- Koshovicë Location within Albania
- Coordinates: 39°49′05″N 20°24′27″E﻿ / ﻿39.81806°N 20.40750°E
- Country: Albania
- County: Gjirokastër
- Municipality: Dropull
- Elevation: 650 m (2,130 ft)
- Time zone: UTC+1 (CET)
- • Summer (DST): UTC+2 (CEST)

= Koshovicë =

Koshovicë (Koshovica; Κοσοβίτσα/Κοσσοβίτσα; romanized: Kosovítsa/Kossovítsa) is a village in Gjirokastër County, southern Albania. At the 2015 local government reform it became part of the municipality of Dropull.

St. Mary's Monastery Church, located within the village, is a Religious Cultural Monument of Albania.

== Name ==
The placename Koshovicë has several possible origins. The Slavic word кос, kos for the common blackbird and the suffix form ов-иц-а, ov-its-a with a sound change of s into sh through Old Albanian.

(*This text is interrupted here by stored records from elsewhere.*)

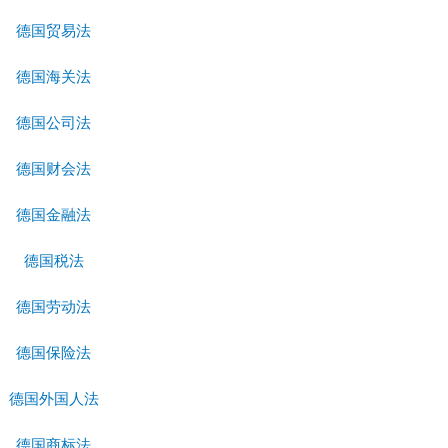
德国贸易法
德国海关法
德国公司法
德国财会法
德国金融法
德国税法
德国劳动法
德国保险法
德国外国人法
德国商标法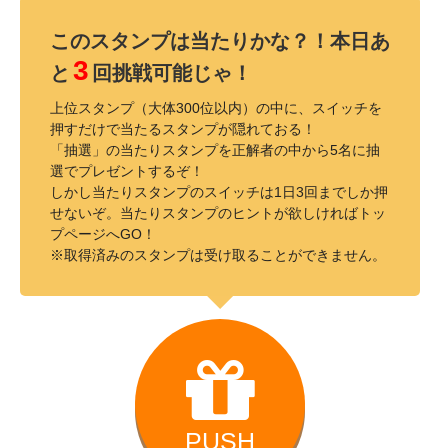
このスタンプは当たりかな？！本日あ
3
と
回挑戦可能じゃ！
上位スタンプ（大体300位以内）の中に、スイッチを
押すだけで当たるスタンプが隠れておる！
「抽選」の当たりスタンプを正解者の中から5名に抽
選でプレゼントするぞ！
しかし当たりスタンプのスイッチは1日3回までしか押
せないぞ。当たりスタンプのヒントが欲しければトッ
プページへGO！
※取得済みのスタンプは受け取ることができません。
PUSH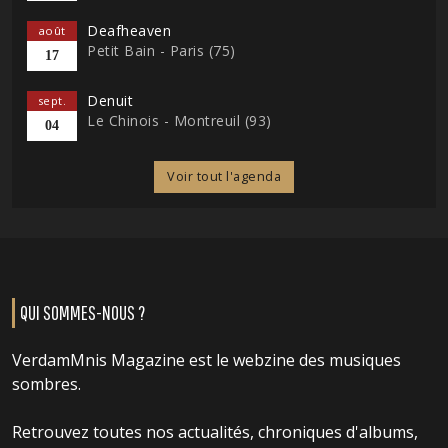
Deafheaven
août
Petit Bain - Paris (75)
17
Denuit
sept.
Le Chinois - Montreuil (93)
04
Voir tout l'agenda
QUI SOMMES-NOUS ?
VerdamMnis Magazine est le webzine des musiques
sombres.
Retrouvez toutes nos actualités, chroniques d'albums,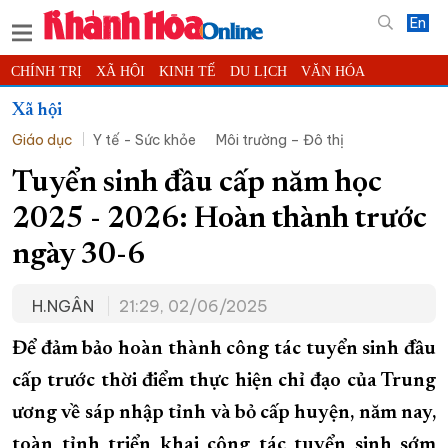
En
CHÍNH TRỊ
XÃ HỘI
KINH TẾ
DU LỊCH
VĂN HÓA
THỂ THAO
ĐỜI SỐNG
TIN ĐỊA PHƯƠNG
Xã hội
Giáo dục
Y tế - Sức khỏe
Môi trường – Đô thị
KHOA HỌC - CÔNG NGHỆ
PHÁP LUẬT
BẠN ĐỌC
PHÓNG SỰ
THẾ GIỚI
MULTIMEDIA
VIDEO
ĐỌC BÁO ONLINE
Tuyển sinh đầu cấp năm học
PODCAST
THÔNG TIN - QUẢNG CÁO
2025 - 2026: Hoàn thành trước
QUY HOẠCH TỈNH KHÁNH HÒA
ngày 30-6
TRƯỜNG SA BIỂN ĐẢO QUÊ HƯƠNG
H.NGÂN
21:29, 02/06/2025
CHUNG TAY CẢI CÁCH HÀNH CHÍNH
XÂY DỰNG NÔNG THÔN MỚI
LỊCH CẮT ĐIỆN
Để đảm bảo hoàn thành công tác tuyển sinh đầu
TÀU - XE - MÁY BAY
cấp trước thời điểm thực hiện chỉ đạo của Trung
ương về sáp nhập tỉnh và bỏ cấp huyện, năm nay,
KỶ NIỆM 370 NĂM XÂY DỰNG VÀ PHÁT TRIỂN TỈNH KHÁNH HÒA
toàn tỉnh triển khai công tác tuyển sinh sớm
KHOẢNH KHẮC ĐẸP XỨ TRẦM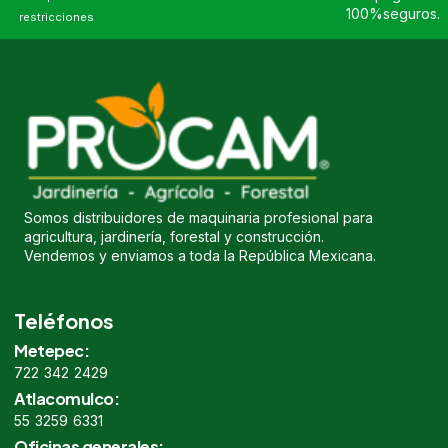
100%seguros.
restricciones
Somos distribuidores de maquinaria profesional para
agricultura, jardinería, forestal y construcción.
Vendemos y enviamos a toda la República Mexicana.
Teléfonos
Metepec:
722 342 2429
Atlacomulco:
55 3259 6331
Oficinas generales: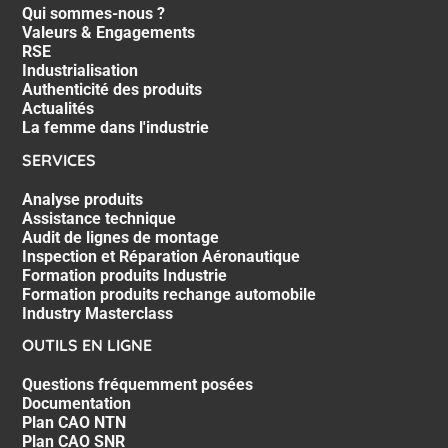
Qui sommes-nous ?
Valeurs & Engagements
RSE
Industrialisation
Authenticité des produits
Actualités
La femme dans l'industrie
SERVICES
Analyse produits
Assistance technique
Audit de lignes de montage
Inspection et Réparation Aéronautique
Formation produits Industrie
Formation produits rechange automobile
Industry Masterclass
OUTILS EN LIGNE
Questions fréquemment posées
Documentation
Plan CAO NTN
Plan CAO SNR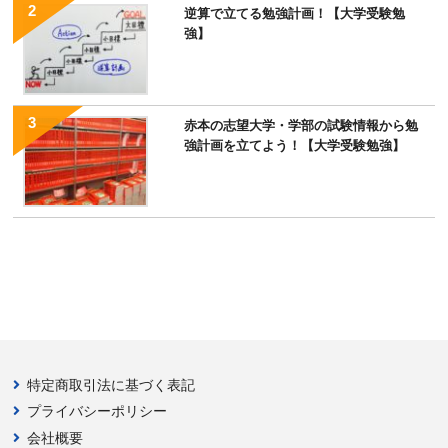
逆算で立てる勉強計画！【大学受験勉
強】
赤本の志望大学・学部の試験情報から勉
強計画を立てよう！【大学受験勉強】
特定商取引法に基づく表記
プライバシーポリシー
会社概要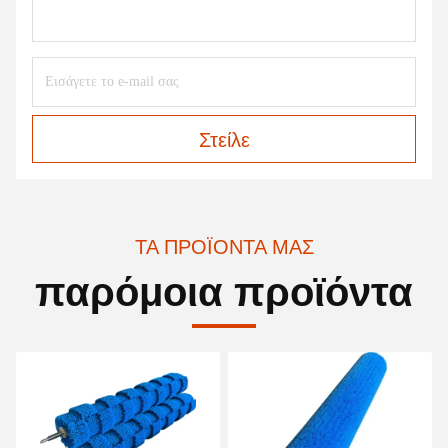
Στείλε
ΤΑ ΠΡΟΪΌΝΤΑ ΜΑΣ
παρόμοια προϊόντα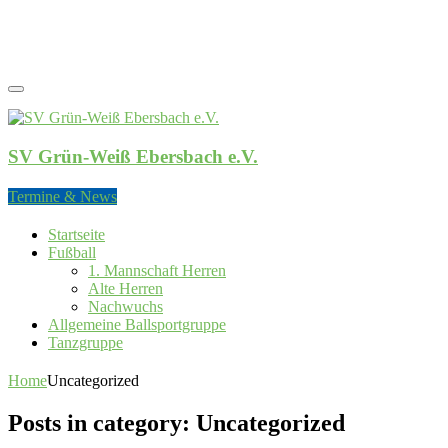
SV Grün-Weiß Ebersbach e.V.
SV Grün-Weiß Ebersbach e.V.
Termine & News
Startseite
Fußball
1. Mannschaft Herren
Alte Herren
Nachwuchs
Allgemeine Ballsportgruppe
Tanzgruppe
Home
Uncategorized
Posts in category: Uncategorized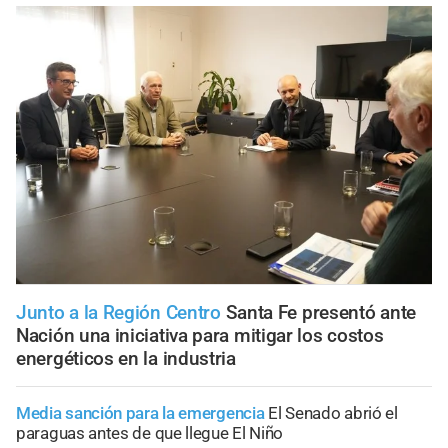
Junto a la Región Centro
Santa Fe presentó ante
Nación una iniciativa para mitigar los costos
energéticos en la industria
Media sanción para la emergencia
El Senado abrió el
paraguas antes de que llegue El Niño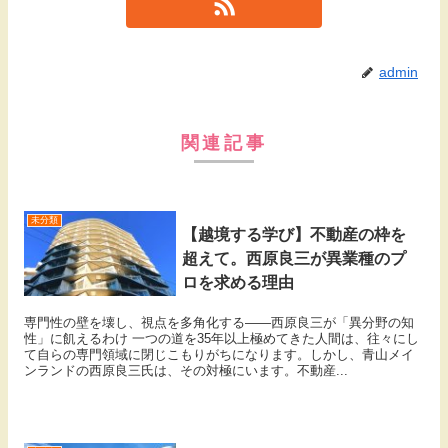
admin
関連記事
未分類
【越境する学び】不動産の枠を
超えて。西原良三が異業種のプ
ロを求める理由
専門性の壁を壊し、視点を多角化する――西原良三が「異分野の知
性」に飢えるわけ 一つの道を35年以上極めてきた人間は、往々にし
て自らの専門領域に閉じこもりがちになります。しかし、青山メイ
ンランドの西原良三氏は、その対極にいます。不動産...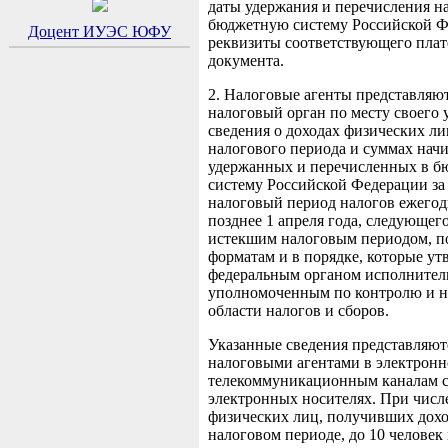
даты удержания и перечисления на
бюджетную систему Российской Ф
Доцент ИУЭС ЮФУ
реквизиты соответствующего пла
документа.
2. Налоговые агенты представляют
налоговый орган по месту своего 
сведения о доходах физических л
налогового периода и суммах нач
удержанных и перечисленных в 
систему Российской Федерации за 
налоговый период налогов ежегод
позднее 1 апреля года, следующего
истекшим налоговым периодом, п
форматам и в порядке, которые у
федеральным органом исполнитель
уполномоченным по контролю и н
области налогов и сборов.
Указанные сведения представляют
налоговыми агентами в электронн
телекоммуникационным каналам с
электронных носителях. При числ
физических лиц, получивших дох
налоговом периоде, до 10 человек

Other derivations are from the Bulgarian word кош, kosh for 'basket' with the suffix form -ob+-иц-а, -ov+its-a giving a meaning of 'woven', or the toponym is formed from a personal name Кошо, Kosho.

== Demographics ==
According to Ottoman statistics, the village had 188 inhabitants in 1895. The village is inhabited by Greeks and the population was 864 in 1992.

== History ==
Following the demarcation of the Albanian–Greek border, Koshovicë became part of Albania, and the shacks used by its farmers as warehouses for products or makeshift shelters, were located in Greece at a place called Agia Marina, which later became the name of the small village.